As Volkswagen’s emission-cheating scandal grinds on, the controversy is threatening to undermine one of VW Group’s most critical brands: Audi.
The damage is especially apparent in the US, where the cheating scandal first broke.
In the American market, the VW comeback story has been a disaster — VW has less than 3% market share and trails global rivals such as GM and Toyota by a wide margin.
Audi, by contrast, has been a great success: after decades of Mercedes, BMW, and Toyota’s Lexus brand dominating the so-called “Tier 1” luxury market, Audi had crashed the party and is now effectively the fourth member of that exclusive club.

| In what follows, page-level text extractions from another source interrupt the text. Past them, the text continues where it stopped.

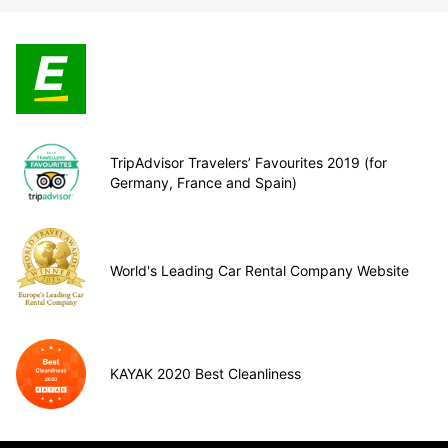
TripAdvisor Travelers’ Favourites 2019 (for
Germany, France and Spain)
World's Leading Car Rental Company Website
KAYAK 2020 Best Cleanliness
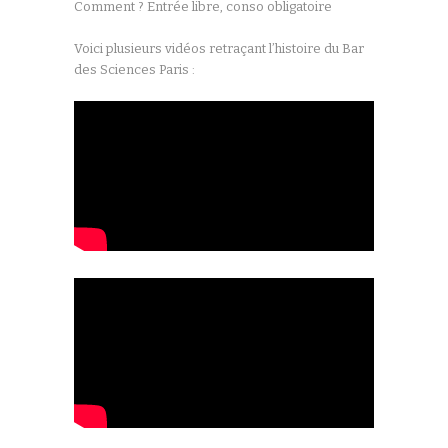
Comment ? Entrée libre, conso obligatoire
Voici plusieurs vidéos retraçant l’histoire du Bar
des Sciences Paris :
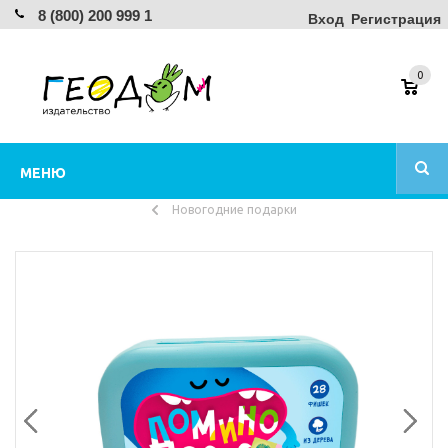
8 (800) 200 999 1
Вход
Регистрация
0
МЕНЮ
Новогодние подарки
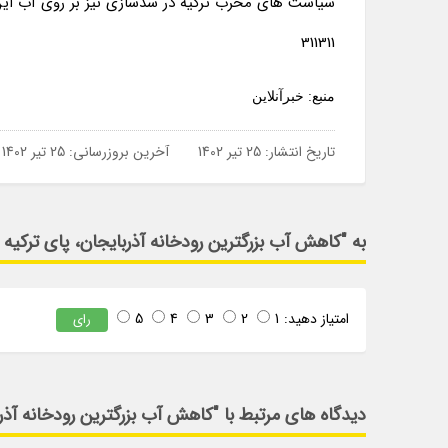
سیاست های مخرب ترکیه در سدسازی نیز بر روی آب این 
311311
منبع: خبرآنلاین
تاریخ انتشار:
25 تیر 1402
آخرین بروزرسانی:
25 تیر 1402
به "کاهش آب بزرگترین رودخانه آذربایجان، پای ترکیه 
امتیاز دهید:
1
2
3
4
5
رای
دیدگاه های مرتبط با "کاهش آب بزرگترین رودخانه آذر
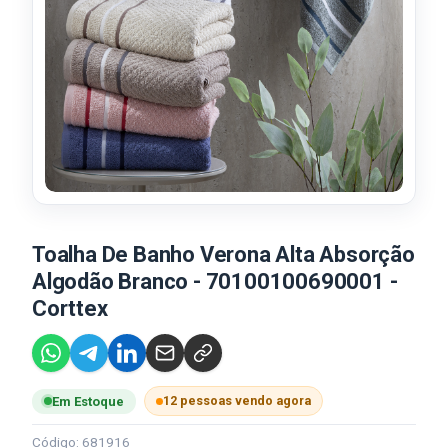
Toalha De Banho Verona Alta Absorção
Algodão Branco - 70100100690001 -
Corttex
12 pessoas vendo agora
Em Estoque
Código: 681916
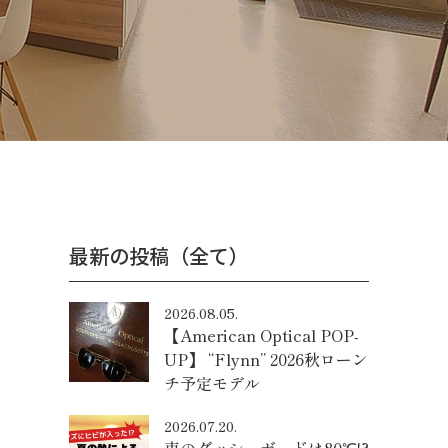
最新の投稿（全て）
2026.08.05.
【American Optical POP-
UP】 “Flynn” 2026秋ローン
チ予定モデル
2026.07.20.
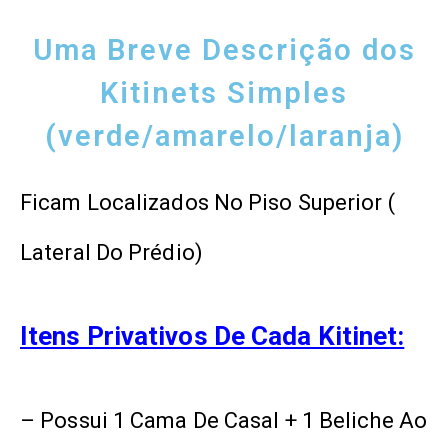
Uma Breve Descrição dos
Kitinets Simples
(verde/amarelo/laranja)
Ficam Localizados No Piso Superior (
Lateral Do Prédio)
Itens Privativos De Cada Kitinet:
– Possui 1 Cama De Casal + 1 Beliche Ao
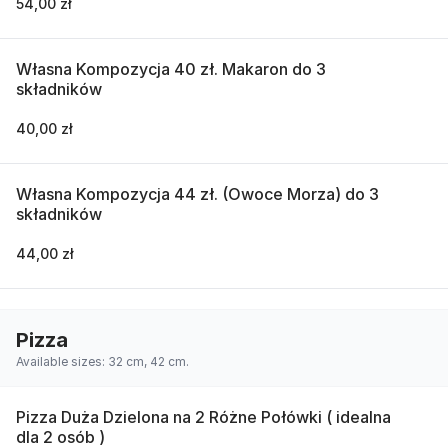
54,00 zł
Własna Kompozycja 40 zł. Makaron do 3
składników
40,00 zł
Własna Kompozycja 44 zł. (Owoce Morza) do 3
składników
44,00 zł
Pizza
Available sizes: 32 cm, 42 cm.
Pizza Duża Dzielona na 2 Różne Połówki ( idealna
dla 2 osób )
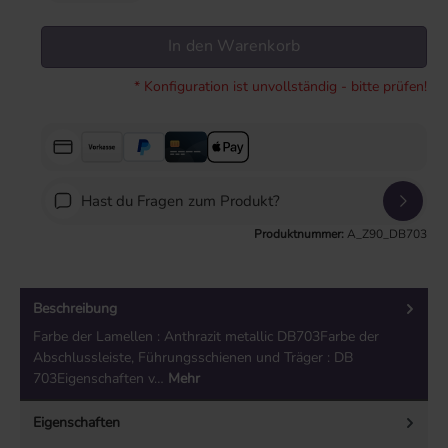
In den Warenkorb
* Konfiguration ist unvollständig - bitte prüfen!
Hast du Fragen zum Produkt?
Produktnummer:
A_Z90_DB703
Beschreibung
Farbe der Lamellen : Anthrazit metallic DB703Farbe der
Abschlussleiste, Führungsschienen und Träger : DB
703Eigenschaften v…
Mehr
Eigenschaften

This has been a boon for VW because luxury cars, and especially luxury crossovers and SUVs, can deliver substantially higher profits to a car maker than the sort of mass-market vehicles that are VW’s bread-and-butter.
Earnings from Audi are critical for Volkswagen to weather the emissions-cheating scandal. Europe’s biggest carmaker is facing billions of euros in costs triggered by its admission eight months ago to manipulating millions of diesel-powered cars to pass emissions tests. As part of the fallout from the scandal, Audi will recall about 2.3 million cars, about a fifth of the total affected worldwide. The upscale brand was also responsible for developing one of the engines that U.S. authorities say breach emission rules.
Fortunately for Audi, the number of diesels it sold in the US is fairly small, so the brand is unlikely to be profoundly damaged in a region where its progress has been spectacular.